== Data shown ==
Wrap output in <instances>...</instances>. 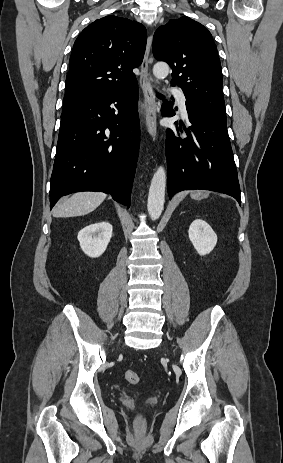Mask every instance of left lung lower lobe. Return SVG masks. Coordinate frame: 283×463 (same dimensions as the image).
I'll return each mask as SVG.
<instances>
[{"instance_id":"0a47b994","label":"left lung lower lobe","mask_w":283,"mask_h":463,"mask_svg":"<svg viewBox=\"0 0 283 463\" xmlns=\"http://www.w3.org/2000/svg\"><path fill=\"white\" fill-rule=\"evenodd\" d=\"M186 109L191 123L184 128L187 137H179L171 129L166 132L169 197L181 190L206 189L228 194L241 204L227 122L187 103ZM161 112L163 116L175 114L169 103L162 105Z\"/></svg>"}]
</instances>
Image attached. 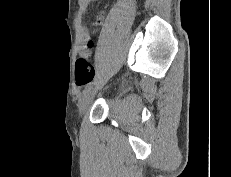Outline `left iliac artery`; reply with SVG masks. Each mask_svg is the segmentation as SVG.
Masks as SVG:
<instances>
[{"label":"left iliac artery","instance_id":"1","mask_svg":"<svg viewBox=\"0 0 231 177\" xmlns=\"http://www.w3.org/2000/svg\"><path fill=\"white\" fill-rule=\"evenodd\" d=\"M93 84H94V82L89 83V84L84 88L83 94H84L86 91H88V90L92 87Z\"/></svg>","mask_w":231,"mask_h":177}]
</instances>
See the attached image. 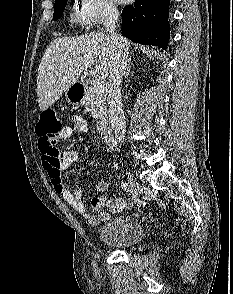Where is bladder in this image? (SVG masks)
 I'll list each match as a JSON object with an SVG mask.
<instances>
[{
  "label": "bladder",
  "instance_id": "1",
  "mask_svg": "<svg viewBox=\"0 0 233 294\" xmlns=\"http://www.w3.org/2000/svg\"><path fill=\"white\" fill-rule=\"evenodd\" d=\"M147 236L144 225L138 220L119 216L112 218L98 229L100 241L113 248L129 249L140 244Z\"/></svg>",
  "mask_w": 233,
  "mask_h": 294
}]
</instances>
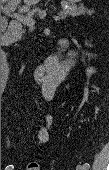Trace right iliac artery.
Segmentation results:
<instances>
[{
	"label": "right iliac artery",
	"mask_w": 109,
	"mask_h": 170,
	"mask_svg": "<svg viewBox=\"0 0 109 170\" xmlns=\"http://www.w3.org/2000/svg\"><path fill=\"white\" fill-rule=\"evenodd\" d=\"M14 169V166L13 165H8L5 170H13Z\"/></svg>",
	"instance_id": "obj_1"
}]
</instances>
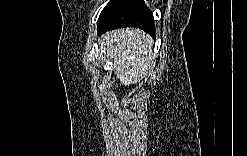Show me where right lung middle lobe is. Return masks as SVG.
<instances>
[{
    "mask_svg": "<svg viewBox=\"0 0 247 156\" xmlns=\"http://www.w3.org/2000/svg\"><path fill=\"white\" fill-rule=\"evenodd\" d=\"M113 0H111L107 5H106V7L112 2ZM106 7L103 9V11L106 9ZM102 11V12H103Z\"/></svg>",
    "mask_w": 247,
    "mask_h": 156,
    "instance_id": "right-lung-middle-lobe-1",
    "label": "right lung middle lobe"
}]
</instances>
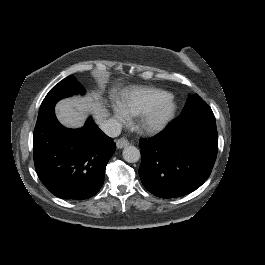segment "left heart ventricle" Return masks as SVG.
Masks as SVG:
<instances>
[{
  "label": "left heart ventricle",
  "mask_w": 265,
  "mask_h": 265,
  "mask_svg": "<svg viewBox=\"0 0 265 265\" xmlns=\"http://www.w3.org/2000/svg\"><path fill=\"white\" fill-rule=\"evenodd\" d=\"M169 104V99L166 96H160L157 99L155 109L156 111H161L165 109Z\"/></svg>",
  "instance_id": "1"
}]
</instances>
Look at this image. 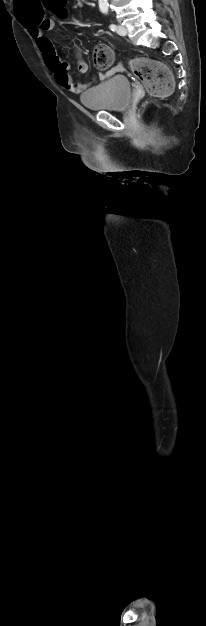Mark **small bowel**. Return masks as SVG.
I'll list each match as a JSON object with an SVG mask.
<instances>
[{"mask_svg":"<svg viewBox=\"0 0 206 626\" xmlns=\"http://www.w3.org/2000/svg\"><path fill=\"white\" fill-rule=\"evenodd\" d=\"M75 6H82V0H75ZM53 27L54 22L49 18H41L37 24L27 26V28H29L30 35L36 42L45 63L54 74L56 82L64 89L74 94H82L90 87L91 83H76L69 74L70 65L58 58L52 41L44 34L45 31H50ZM77 68L79 72L83 74L88 70V65L81 58L80 53H78ZM121 68V65H116L105 74L99 73L97 78L99 81H103L121 70Z\"/></svg>","mask_w":206,"mask_h":626,"instance_id":"c3829d8e","label":"small bowel"}]
</instances>
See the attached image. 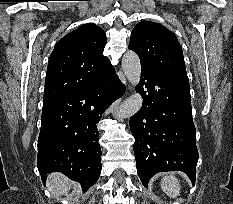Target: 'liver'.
<instances>
[{
	"label": "liver",
	"mask_w": 233,
	"mask_h": 204,
	"mask_svg": "<svg viewBox=\"0 0 233 204\" xmlns=\"http://www.w3.org/2000/svg\"><path fill=\"white\" fill-rule=\"evenodd\" d=\"M48 185L57 194L68 193L75 184L61 173H52L47 178Z\"/></svg>",
	"instance_id": "1"
}]
</instances>
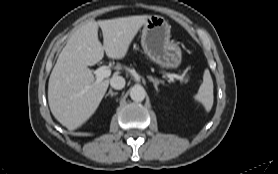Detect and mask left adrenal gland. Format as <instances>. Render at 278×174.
Segmentation results:
<instances>
[{"label": "left adrenal gland", "mask_w": 278, "mask_h": 174, "mask_svg": "<svg viewBox=\"0 0 278 174\" xmlns=\"http://www.w3.org/2000/svg\"><path fill=\"white\" fill-rule=\"evenodd\" d=\"M148 79L153 82L155 90L158 91V85L163 82L161 80L153 78L152 76H148Z\"/></svg>", "instance_id": "obj_1"}]
</instances>
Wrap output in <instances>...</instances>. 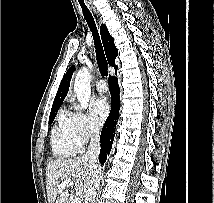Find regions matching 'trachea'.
Segmentation results:
<instances>
[{
  "label": "trachea",
  "mask_w": 214,
  "mask_h": 203,
  "mask_svg": "<svg viewBox=\"0 0 214 203\" xmlns=\"http://www.w3.org/2000/svg\"><path fill=\"white\" fill-rule=\"evenodd\" d=\"M80 5L83 11L84 18L90 28V31L92 32L99 71L101 75L107 76L108 75L107 60L103 51V47L101 44V40L98 34V30H97L94 18L91 12L89 11V9L84 4H80Z\"/></svg>",
  "instance_id": "trachea-1"
}]
</instances>
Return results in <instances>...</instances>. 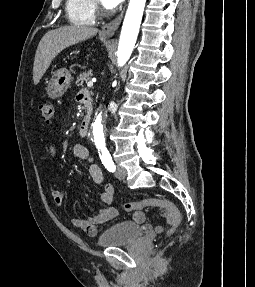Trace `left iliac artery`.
<instances>
[{"instance_id": "1", "label": "left iliac artery", "mask_w": 255, "mask_h": 287, "mask_svg": "<svg viewBox=\"0 0 255 287\" xmlns=\"http://www.w3.org/2000/svg\"><path fill=\"white\" fill-rule=\"evenodd\" d=\"M99 156L100 159L104 165V167L109 171V172H115L116 166L112 160V157L109 153V151L104 147L99 149Z\"/></svg>"}]
</instances>
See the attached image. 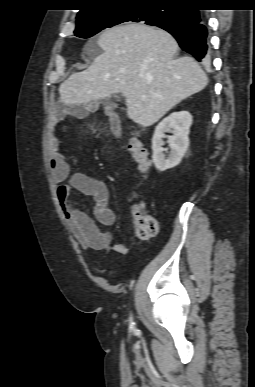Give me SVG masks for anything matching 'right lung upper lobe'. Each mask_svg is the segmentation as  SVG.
Wrapping results in <instances>:
<instances>
[{"label": "right lung upper lobe", "instance_id": "right-lung-upper-lobe-1", "mask_svg": "<svg viewBox=\"0 0 255 387\" xmlns=\"http://www.w3.org/2000/svg\"><path fill=\"white\" fill-rule=\"evenodd\" d=\"M83 9L77 15V20L83 17L123 6H161L171 5L175 7H183L196 3L197 0H82Z\"/></svg>", "mask_w": 255, "mask_h": 387}]
</instances>
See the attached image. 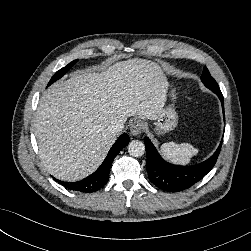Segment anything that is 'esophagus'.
<instances>
[{
    "label": "esophagus",
    "mask_w": 251,
    "mask_h": 251,
    "mask_svg": "<svg viewBox=\"0 0 251 251\" xmlns=\"http://www.w3.org/2000/svg\"><path fill=\"white\" fill-rule=\"evenodd\" d=\"M144 127L145 125L142 121L136 120L132 123L130 127V132L133 136H138L143 132Z\"/></svg>",
    "instance_id": "esophagus-1"
}]
</instances>
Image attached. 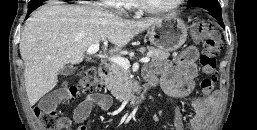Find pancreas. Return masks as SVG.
Listing matches in <instances>:
<instances>
[{
    "mask_svg": "<svg viewBox=\"0 0 257 130\" xmlns=\"http://www.w3.org/2000/svg\"><path fill=\"white\" fill-rule=\"evenodd\" d=\"M148 50L152 62H159L167 59L170 53L166 50L154 48V47H141L140 52ZM105 85L111 94L118 100H125L132 92L135 91L136 83L132 79L130 70L124 69L116 63H112L111 72L105 78Z\"/></svg>",
    "mask_w": 257,
    "mask_h": 130,
    "instance_id": "pancreas-1",
    "label": "pancreas"
}]
</instances>
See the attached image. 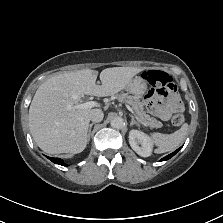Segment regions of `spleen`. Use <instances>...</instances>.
Returning <instances> with one entry per match:
<instances>
[{
  "label": "spleen",
  "instance_id": "obj_1",
  "mask_svg": "<svg viewBox=\"0 0 223 223\" xmlns=\"http://www.w3.org/2000/svg\"><path fill=\"white\" fill-rule=\"evenodd\" d=\"M188 125H184L180 130L172 135L156 134L155 139L161 147L156 150L157 153H166L175 150L186 136Z\"/></svg>",
  "mask_w": 223,
  "mask_h": 223
}]
</instances>
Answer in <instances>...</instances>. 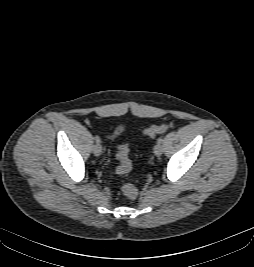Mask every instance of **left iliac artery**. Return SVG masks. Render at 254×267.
Wrapping results in <instances>:
<instances>
[{
	"instance_id": "44dca946",
	"label": "left iliac artery",
	"mask_w": 254,
	"mask_h": 267,
	"mask_svg": "<svg viewBox=\"0 0 254 267\" xmlns=\"http://www.w3.org/2000/svg\"><path fill=\"white\" fill-rule=\"evenodd\" d=\"M162 142H163V138L162 137L158 138L157 143L161 144Z\"/></svg>"
}]
</instances>
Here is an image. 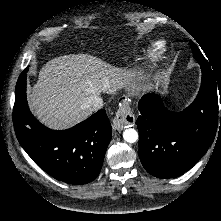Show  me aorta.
Listing matches in <instances>:
<instances>
[{
	"label": "aorta",
	"instance_id": "obj_1",
	"mask_svg": "<svg viewBox=\"0 0 221 221\" xmlns=\"http://www.w3.org/2000/svg\"><path fill=\"white\" fill-rule=\"evenodd\" d=\"M138 132L134 128H128L123 132V138L128 143H134L138 140Z\"/></svg>",
	"mask_w": 221,
	"mask_h": 221
}]
</instances>
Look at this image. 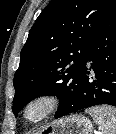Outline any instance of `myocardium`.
I'll list each match as a JSON object with an SVG mask.
<instances>
[{"instance_id": "obj_1", "label": "myocardium", "mask_w": 116, "mask_h": 134, "mask_svg": "<svg viewBox=\"0 0 116 134\" xmlns=\"http://www.w3.org/2000/svg\"><path fill=\"white\" fill-rule=\"evenodd\" d=\"M59 106L54 94H41L32 98L23 108V120L29 125H37L52 116Z\"/></svg>"}]
</instances>
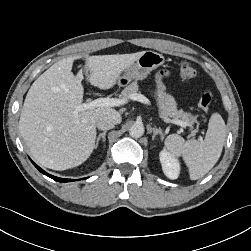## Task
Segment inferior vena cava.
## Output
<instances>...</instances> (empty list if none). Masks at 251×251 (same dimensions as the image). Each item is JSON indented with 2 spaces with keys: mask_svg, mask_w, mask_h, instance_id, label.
<instances>
[{
  "mask_svg": "<svg viewBox=\"0 0 251 251\" xmlns=\"http://www.w3.org/2000/svg\"><path fill=\"white\" fill-rule=\"evenodd\" d=\"M116 122L107 115L101 116L96 120V126L99 130H109L114 128Z\"/></svg>",
  "mask_w": 251,
  "mask_h": 251,
  "instance_id": "obj_1",
  "label": "inferior vena cava"
}]
</instances>
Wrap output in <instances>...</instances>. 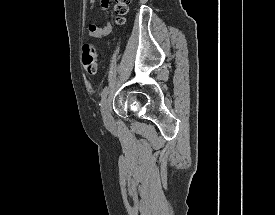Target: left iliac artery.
<instances>
[{
	"label": "left iliac artery",
	"instance_id": "44dca946",
	"mask_svg": "<svg viewBox=\"0 0 275 215\" xmlns=\"http://www.w3.org/2000/svg\"><path fill=\"white\" fill-rule=\"evenodd\" d=\"M107 93H108V87L106 86V87L102 90V92H101V98H102L101 103L103 102V100H104L105 97L107 96ZM100 105H101V104H100Z\"/></svg>",
	"mask_w": 275,
	"mask_h": 215
}]
</instances>
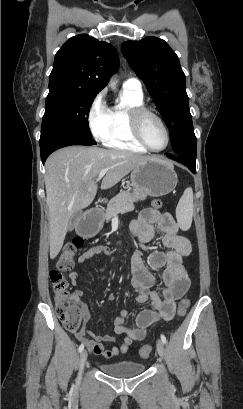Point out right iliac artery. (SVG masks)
Listing matches in <instances>:
<instances>
[{
    "label": "right iliac artery",
    "mask_w": 243,
    "mask_h": 409,
    "mask_svg": "<svg viewBox=\"0 0 243 409\" xmlns=\"http://www.w3.org/2000/svg\"><path fill=\"white\" fill-rule=\"evenodd\" d=\"M83 349H84V344L82 343V344L79 346L78 350H79V352L81 353V352L83 351Z\"/></svg>",
    "instance_id": "1"
}]
</instances>
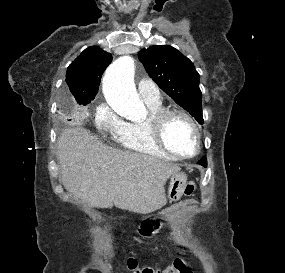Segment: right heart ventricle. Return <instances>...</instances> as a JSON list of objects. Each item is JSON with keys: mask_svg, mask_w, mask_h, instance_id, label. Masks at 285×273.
<instances>
[{"mask_svg": "<svg viewBox=\"0 0 285 273\" xmlns=\"http://www.w3.org/2000/svg\"><path fill=\"white\" fill-rule=\"evenodd\" d=\"M150 111V116L164 109L162 102H145ZM149 116V117H150ZM149 118L141 122H125L122 129L115 136L117 143L124 149L141 154L175 159L161 149L152 137Z\"/></svg>", "mask_w": 285, "mask_h": 273, "instance_id": "e07e8e85", "label": "right heart ventricle"}]
</instances>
===
→ How to complete this task
Write the lines from the line containing "Segment: right heart" through the last line of the data out again exactly, and only those lines; pictures stay out.

→ Result for this task
Segment: right heart ventricle. Return <instances>...</instances> as a JSON list of objects. Each item is JSON with keys: mask_svg, mask_w, mask_h, instance_id, label. Masks at 285×273.
<instances>
[{"mask_svg": "<svg viewBox=\"0 0 285 273\" xmlns=\"http://www.w3.org/2000/svg\"><path fill=\"white\" fill-rule=\"evenodd\" d=\"M150 111V116L164 109L162 102H145ZM149 116V117H150ZM149 118L141 122H125L122 129L115 136L117 143L124 149L141 154L175 159L161 149L152 137Z\"/></svg>", "mask_w": 285, "mask_h": 273, "instance_id": "e07e8e85", "label": "right heart ventricle"}]
</instances>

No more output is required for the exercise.